At the same time, industry members continued to work their contacts with the DeWine administration to try to apply those policies across the state, said Eric Burkland, president of the Ohio Manufacturers’ Association

“The DeWine administration has a deeply collaborative leadership style,” Burkland said. “This allowed us to engage industry subject matter experts in identifying safety and health best practices in the design of state policy. The result was, we think, the best policies in the country.”

Despite the protests, by early July DeWine had instituted a mask mandate for parts of Ohio, ranking each of the 88 counties according to the infection risk. Even before Wednesday’s statewide mask mandate, about 60 percent of Ohioans were under orders to wear masks outside the home.

For Berg of Vitamix, taking the lead on developing containment protocols for coronavirus seemed natural.

Manufacturers were already challenged to find workers, with fewer younger people attracted to the industry, even as the increased use of technology raised the skill level for entry-level jobs.

“We got a grass-roots movement together of manufacturing presidents and CEOs to say to the governor and the lieutenant governor that the safety of our employees is absolutely number one,” Berg said. “We feel that we can put the protocols in place to assure their safety.”

For her own workers, Berg decided early in the pandemic that she wanted to do more than just mitigate the spread of coronavirus at the Vitamix plant. Zero tolerance was her goal, she said.

In mid-March, the company allowed remote working for corporate employees.

On March 23, Vitamix gave nearly all employees a week off with pay to prepare themselves and their families — except for a small “Tiger Team” that was charged with coming up with their own safeguards for operating safely through the virus.
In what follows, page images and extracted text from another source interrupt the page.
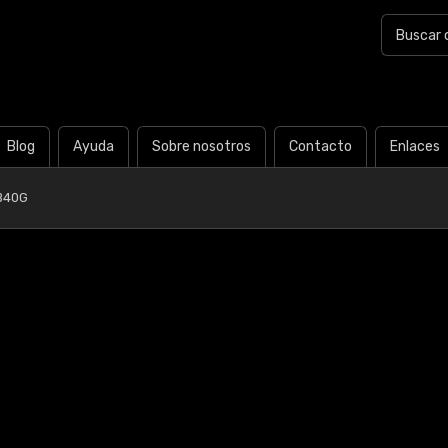
Blog
Ayuda
Sobre nosotros
Contacto
Enlaces
B40G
In addition to instituting temperature checks, now increasingly standard at workplaces, the company set up a hotline for employees to call if they feared they were exposed to the virus during their time off.

Berg said the company realized it was important to make sure that workers felt they would be safe if they went to work.

“How do we create an environment that all the employees will easily be able to comply with following our protocols, but also have the emotional feeling of safety?” Berg said.

Even employees, like Trainer Amy Collins, whose job has changed dramatically, are getting used to a new way of doing things. Because she can’t social distance in her job, Collins can only train employees in five-minute intervals.

Some of the early measures misfired, the company admits. A first attempt to impose social distancing on the assembly line involved white opaque plastic sheeting. It prevented the spread of the virus — but it left people feeling cut off from co-workers who were only a few feet away.

It also made it impossible for workers to hear each other. The only sound from the factory floor came from machines.

“They [workers] were uncomfortable with that,” said Lisette Mendez, a team leader. “They felt like they were enclosed. They couldn’t communicate with each other.”

So the company swapped out the sheeting for plexiglass.

So far, the company’s strategy appears to be working. After initial disruptions, the plant is now operating at close to usual capacity. By May, the company said in an email, the plant was almost back to pre-coronavirus efficiency.

And workers’ fears of getting sick on the job have receded.

When the virus first reached Ohio, assembler Victoria Schade was hesitant about coming to work because she feared becoming infected in a plant with so many workers. She even took off additional days when most of the plant got off in March.

“When I came back and I walked into the building, ... there’s a sign that said we need to be wearing masks,” she said. “Then I saw all these barriers, and my anxiety level wasn’t crazy anymore.”